Deep dive · high-frequency location writes
~600k writes/s is the system's heartbeat:
- Separate the write path — a dedicated Location Service writes to Redis, never DynamoDB.
-
Async / fire-and-forget (
202) — losing one ping is harmless; another arrives in 5 s. - Last-write-wins per driver (one Redis key, overwrite in place); shard by geography.
- Adaptive ping frequency (slower when parked, faster in-ride); TTL eviction so a crashed driver drops out of search.
Trade-off: in-memory + async = blistering throughput but weaker durability — acceptable because live position is ephemeral and self-healing; only committed ride state needs DynamoDB durability.

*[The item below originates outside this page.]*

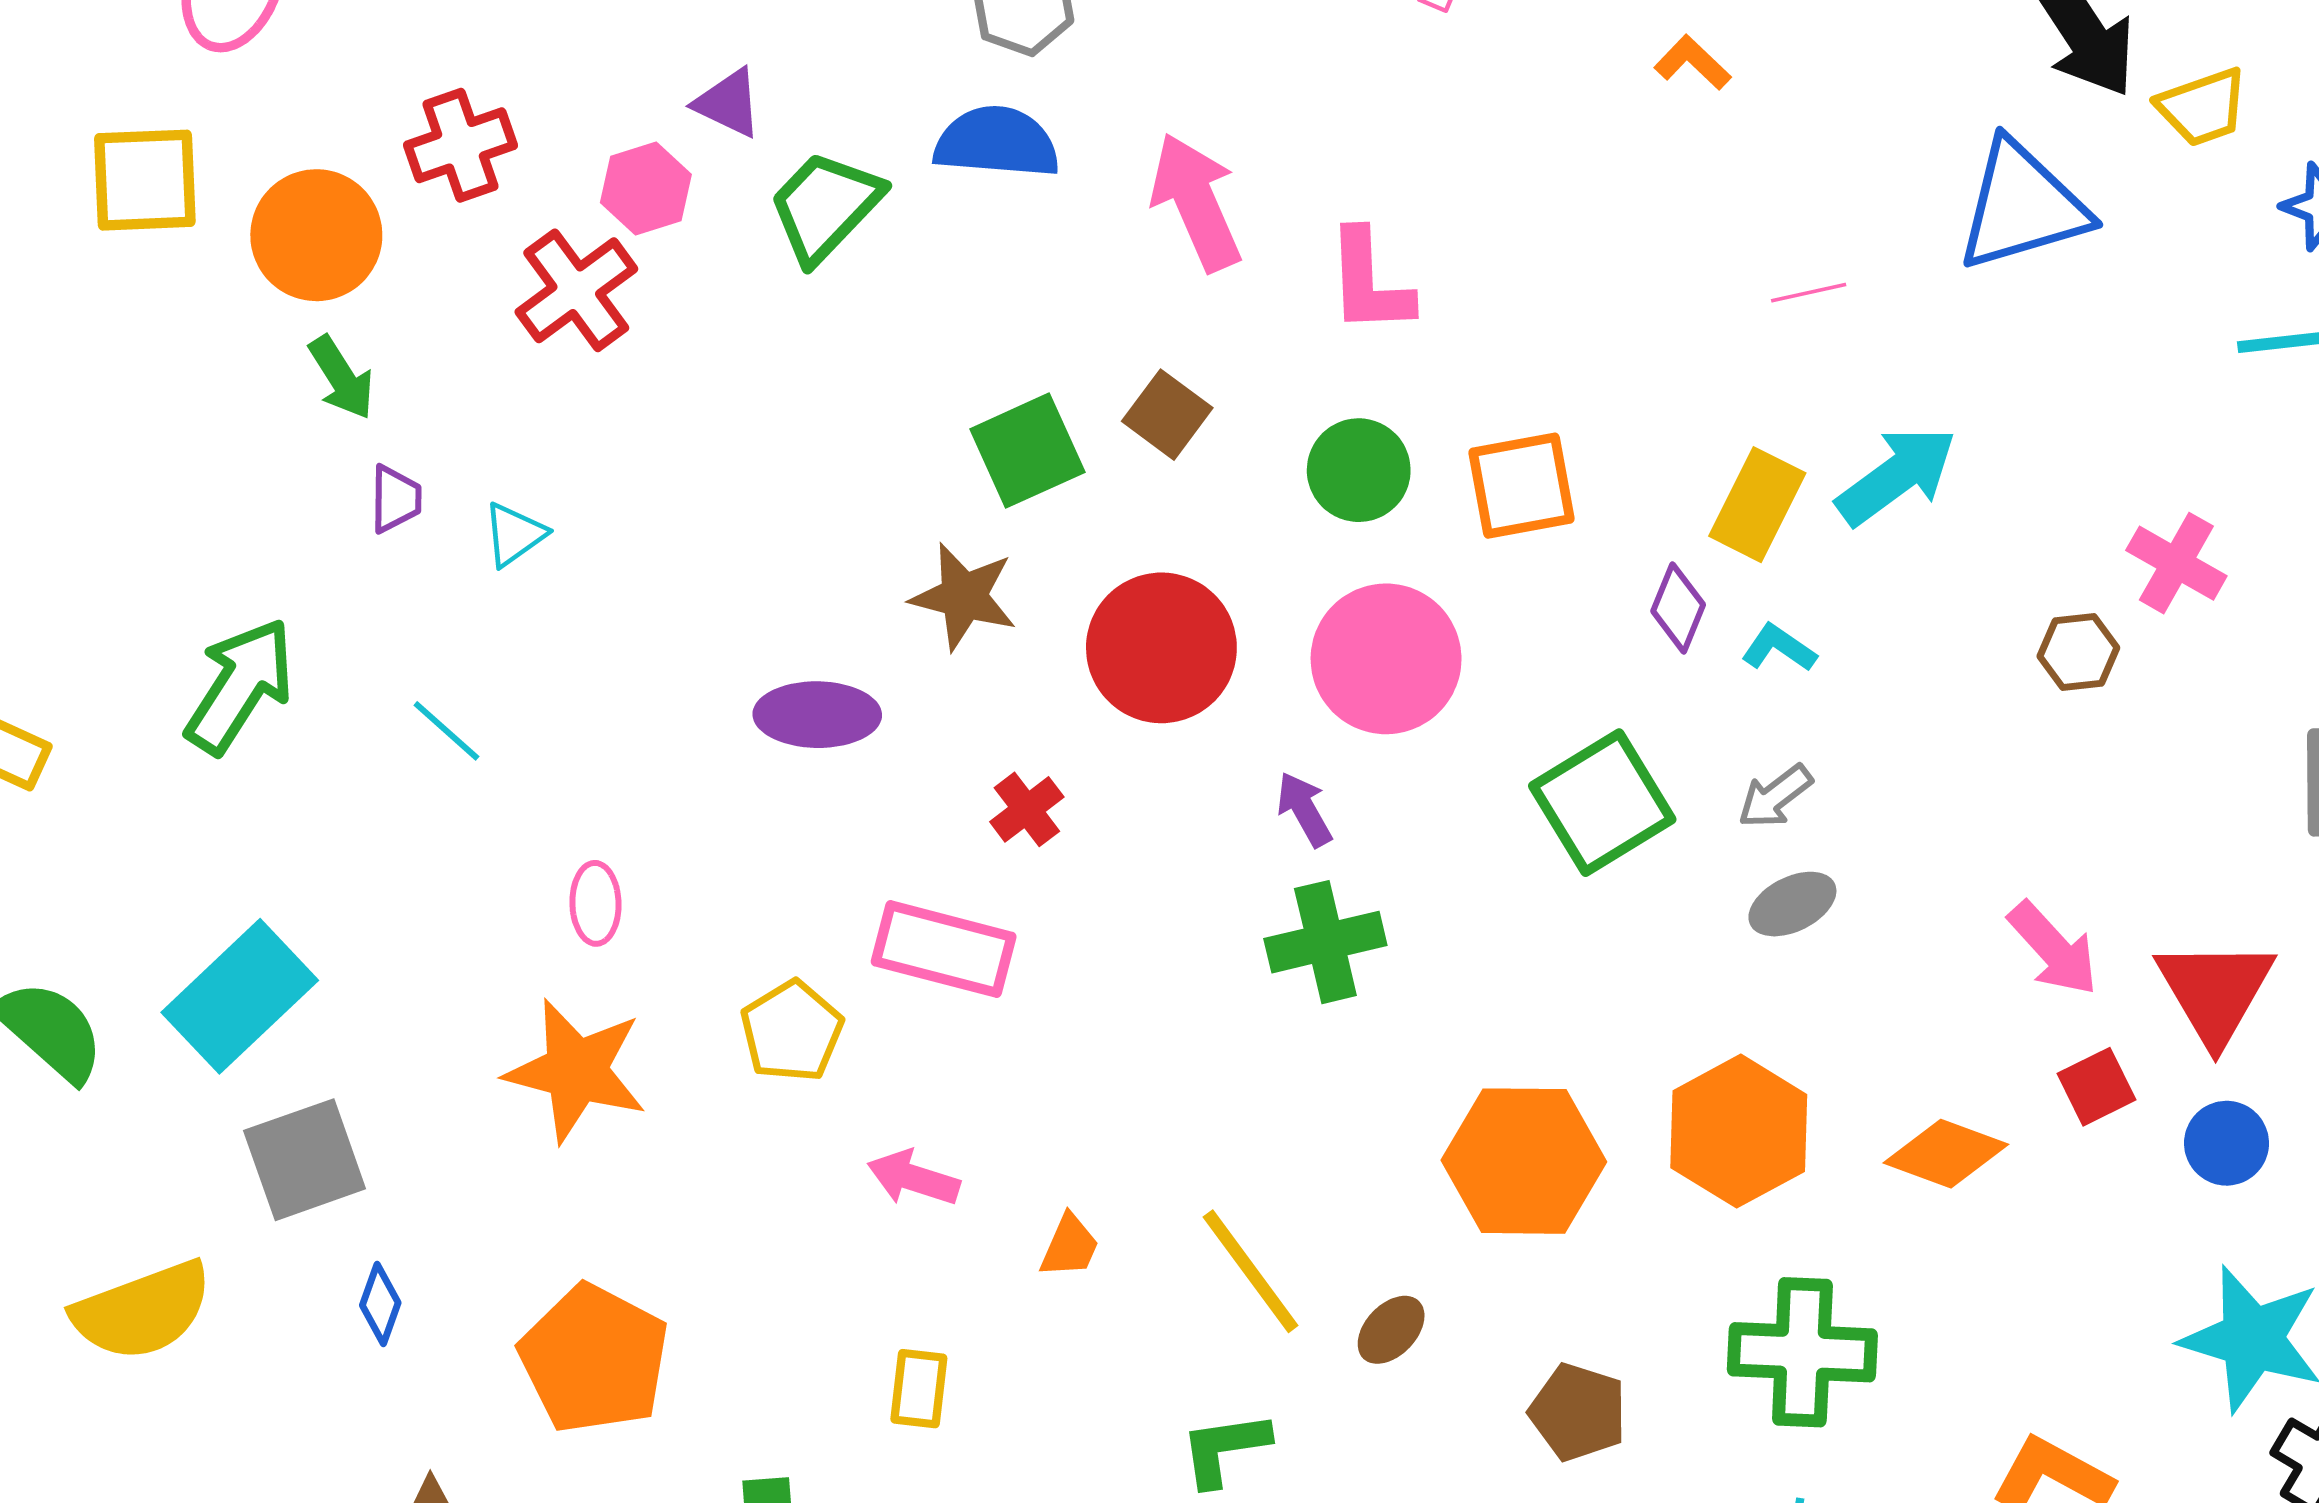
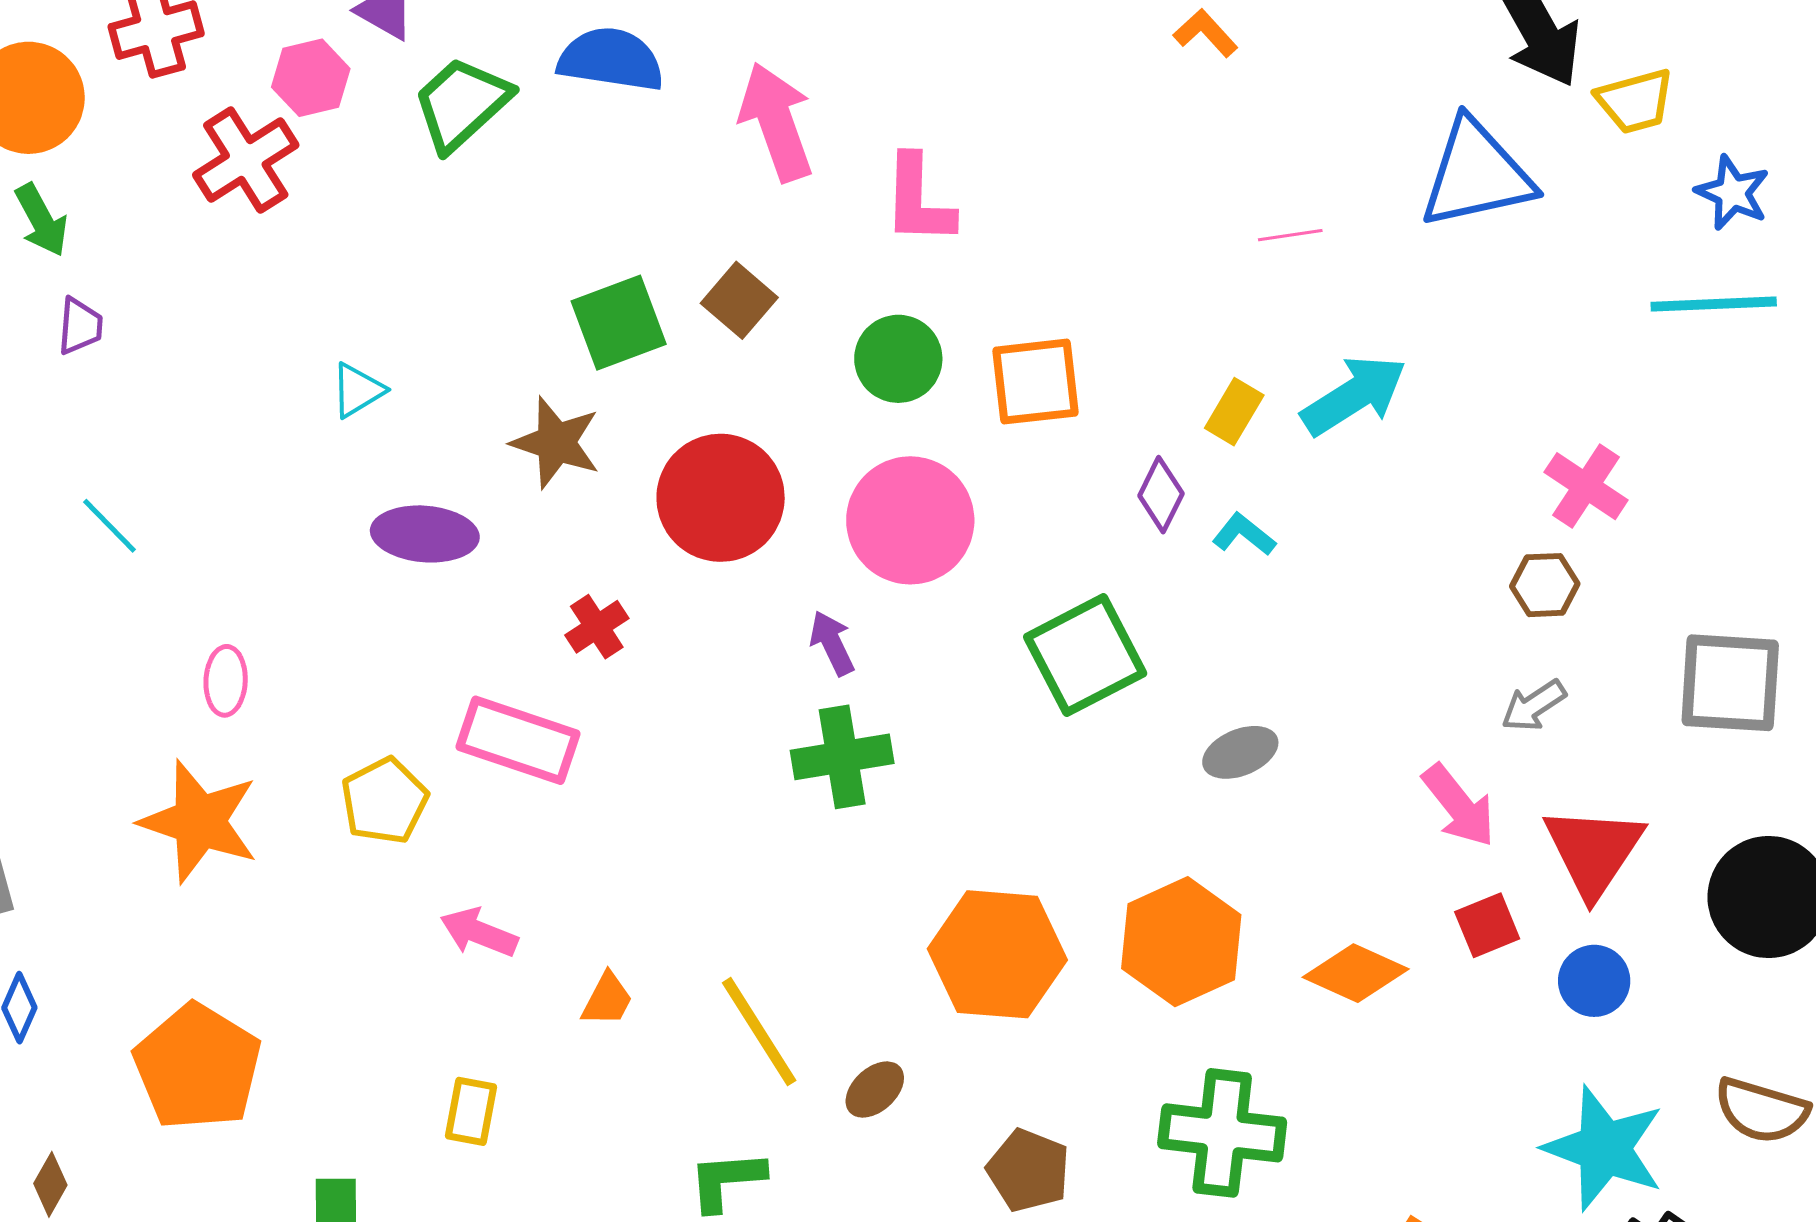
yellow rectangle: (1757, 505) -> (1234, 412), size x0.7
cyan triangle: (514, 534) -> (358, 390), moved
brown hexagon: (2078, 652) -> (1545, 585), moved
gray arrow: (1775, 796) -> (1534, 706), moved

Deep dive · matching & avoiding double-booking
A region-partitioned queue absorbs surge bursts and decouples request latency from matching. The offer loop reserves one driver at a time with a TTL lock:
while (noMatch) {
driver = nextDriver // best-ranked candidate
lock(driver) // conditional PutItem, with TTL
sendNotification(driver) // push the offer
wait(10s) // accept -> break; decline/timeout -> next
} // bounded by the < 1 min match-or-fail SLA
flowchart TD
A["Dequeue ride request"] --> B["getDriverLocations from Redis"]
B --> C{"Drivers found?"}
C -->|No| F["Mark ride Failed"]
C -->|Yes| D["driver = nextDriver"]
D --> E{"Acquire driver lock - TTL?"}
E -->|Lock held| L
E -->|Lock acquired| G["sendNotification(driver)"]
G --> H["wait 10s"]
H --> I{"Accepted?"}
I -->|Yes| J["Assign ride, status = matched"]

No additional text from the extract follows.